Cancellation of the Exchanged Options

The cancellation of the exchanged approved options under the exchange offer should not be considered a taxable event in the UK. However, please refer to the Grant of the Replacement Options section below.

Grant of the Replacement Options

The grant of the replacement options under the exchange offer should not be considered a taxable event in the UK. However, the replacement options will not qualify for the “approved option” status and will be treated as “unapproved options”.

Exercise of Replacement Options

You will be subject to income tax on the difference (or spread) between the fair market value of the shares on the date of exercise and the exercise price.

Upon the exercise of the replacement options, you will also be subject to the employees’ portion of National Insurance Contributions (“NIC”) on such spread. With effect from 6 April 2009, employees’ NIC are payable at the rate of 11% up to £43,875, the upper earnings limit for employees’ NIC purposes. In addition, 1% NIC will apply on all earnings in excess of the upper earnings limit.

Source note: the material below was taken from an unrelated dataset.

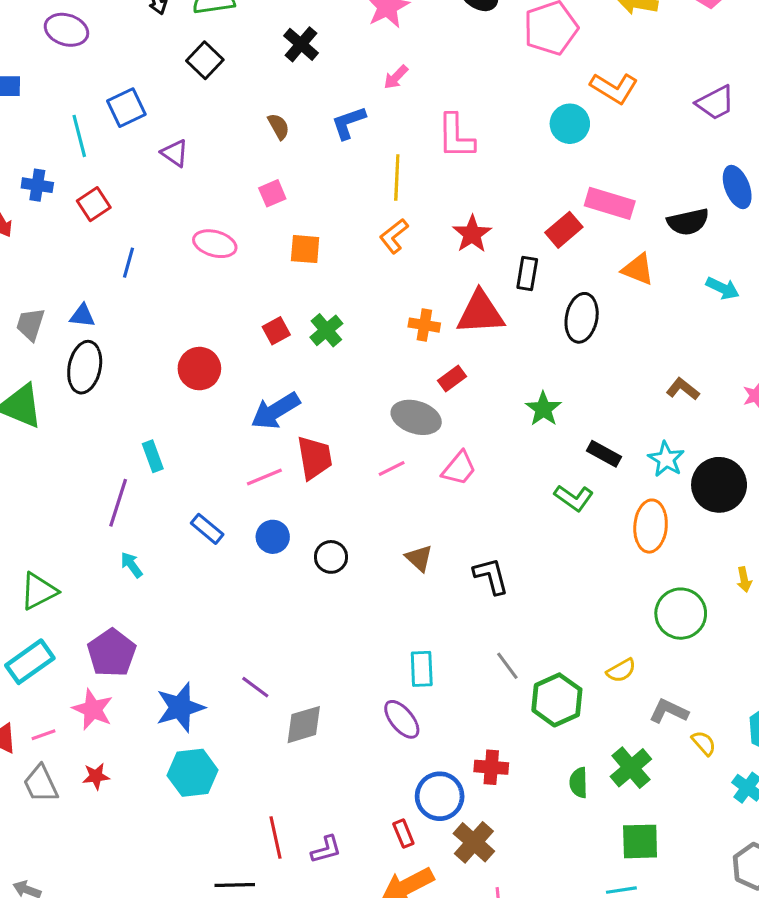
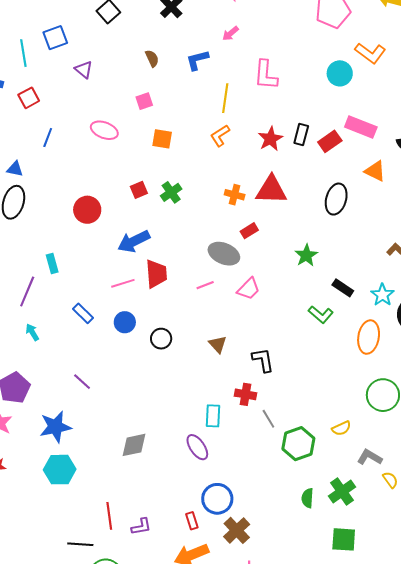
black rectangle: (527, 273) -> (301, 134), moved
purple line: (255, 687) -> (82, 382), moved
red cross: (491, 767) -> (246, 394), moved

Your employer will be responsible for tax withholding under the Pay As You Earn system in relation to the tax due on the gain realized upon exercise of the replacement options and, therefore, for paying the income tax withheld to HM Revenue & Customs (“HMRC”) on your behalf. Your employer will inform you of how it intends to recoup from you the income tax that it pays on your behalf. If you fail to pay to your employer the income tax due (less any net pay your employer may have held on your behalf at the time it remitted the tax to HMRC) within 90 days of the date of exercise of your replacement options, you may be deemed to have received further taxable earnings equal to that amount. This will give rise to a further income tax and NIC charge.

Sale of Shares

A tax liability may arise on the subsequent disposal of shares acquired upon exercise of the replacement options to the extent such shares are sold at a gain. You will be responsible for paying any such tax due and for ensuring that any sale by you of Genworth common stock is reported to the tax authorities as required by local legislation.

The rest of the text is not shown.